### Records supplied
##########

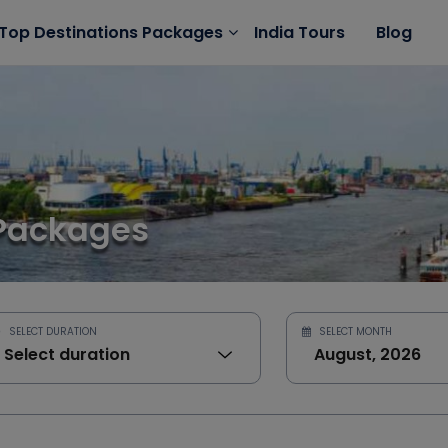
India Tours
Blog
Top Destinations Packages
Packages
SELECT DURATION
SELECT MONTH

##########

### Problem
Print all the lines above exactly as they are, but without the pictures.

### Response
India Tours
Blog
Top Destinations Packages
Packages
SELECT DURATION
SELECT MONTH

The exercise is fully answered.